• The data:
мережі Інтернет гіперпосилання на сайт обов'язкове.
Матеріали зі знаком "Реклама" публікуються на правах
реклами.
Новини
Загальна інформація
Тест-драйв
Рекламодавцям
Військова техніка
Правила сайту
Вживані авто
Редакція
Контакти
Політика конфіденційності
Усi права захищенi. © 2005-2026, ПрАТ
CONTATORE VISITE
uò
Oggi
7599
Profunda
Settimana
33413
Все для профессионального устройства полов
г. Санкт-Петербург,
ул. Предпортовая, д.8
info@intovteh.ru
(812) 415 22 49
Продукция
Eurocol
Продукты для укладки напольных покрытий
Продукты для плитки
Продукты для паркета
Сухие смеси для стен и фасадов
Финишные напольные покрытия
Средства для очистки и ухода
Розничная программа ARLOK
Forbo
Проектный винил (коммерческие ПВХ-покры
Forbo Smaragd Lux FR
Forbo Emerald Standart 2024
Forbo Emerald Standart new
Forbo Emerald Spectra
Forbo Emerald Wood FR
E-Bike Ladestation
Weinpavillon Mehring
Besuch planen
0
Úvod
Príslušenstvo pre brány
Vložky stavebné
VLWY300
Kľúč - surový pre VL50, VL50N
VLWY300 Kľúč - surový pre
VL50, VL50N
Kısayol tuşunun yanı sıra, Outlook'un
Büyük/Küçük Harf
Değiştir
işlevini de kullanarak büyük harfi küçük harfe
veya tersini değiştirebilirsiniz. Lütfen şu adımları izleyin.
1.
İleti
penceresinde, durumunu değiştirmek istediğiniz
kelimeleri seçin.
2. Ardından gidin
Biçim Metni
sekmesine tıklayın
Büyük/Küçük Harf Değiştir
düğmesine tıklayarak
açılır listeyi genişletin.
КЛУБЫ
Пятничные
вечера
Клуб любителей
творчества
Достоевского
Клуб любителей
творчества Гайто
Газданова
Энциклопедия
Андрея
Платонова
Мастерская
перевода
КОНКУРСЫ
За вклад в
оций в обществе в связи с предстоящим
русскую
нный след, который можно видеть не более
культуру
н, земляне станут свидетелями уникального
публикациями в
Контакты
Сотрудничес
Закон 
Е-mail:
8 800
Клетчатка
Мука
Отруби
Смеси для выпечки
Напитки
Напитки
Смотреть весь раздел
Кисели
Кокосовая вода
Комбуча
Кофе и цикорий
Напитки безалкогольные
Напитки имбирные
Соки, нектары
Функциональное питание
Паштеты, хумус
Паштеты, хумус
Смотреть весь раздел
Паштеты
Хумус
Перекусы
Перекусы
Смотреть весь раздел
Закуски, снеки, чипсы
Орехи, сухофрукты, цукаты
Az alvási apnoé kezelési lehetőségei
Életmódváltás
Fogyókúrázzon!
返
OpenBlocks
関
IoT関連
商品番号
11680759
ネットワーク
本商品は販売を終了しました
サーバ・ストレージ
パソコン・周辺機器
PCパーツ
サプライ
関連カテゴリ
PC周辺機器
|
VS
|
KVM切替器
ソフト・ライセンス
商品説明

• Task brief: Quote the listing above from its first line to the line with "Forbo Smaragd Lux FR", inclusive, and add nothing.

• Solution to the problem:
мережі Інтернет гіперпосилання на сайт обов'язкове.
Матеріали зі знаком "Реклама" публікуються на правах
реклами.
Новини
Загальна інформація
Тест-драйв
Рекламодавцям
Військова техніка
Правила сайту
Вживані авто
Редакція
Контакти
Політика конфіденційності
Усi права захищенi. © 2005-2026, ПрАТ
CONTATORE VISITE
uò
Oggi
7599
Profunda
Settimana
33413
Все для профессионального устройства полов
г. Санкт-Петербург,
ул. Предпортовая, д.8
info@intovteh.ru
(812) 415 22 49
Продукция
Eurocol
Продукты для укладки напольных покрытий
Продукты для плитки
Продукты для паркета
Сухие смеси для стен и фасадов
Финишные напольные покрытия
Средства для очистки и ухода
Розничная программа ARLOK
Forbo
Проектный винил (коммерческие ПВХ-покры
Forbo Smaragd Lux FR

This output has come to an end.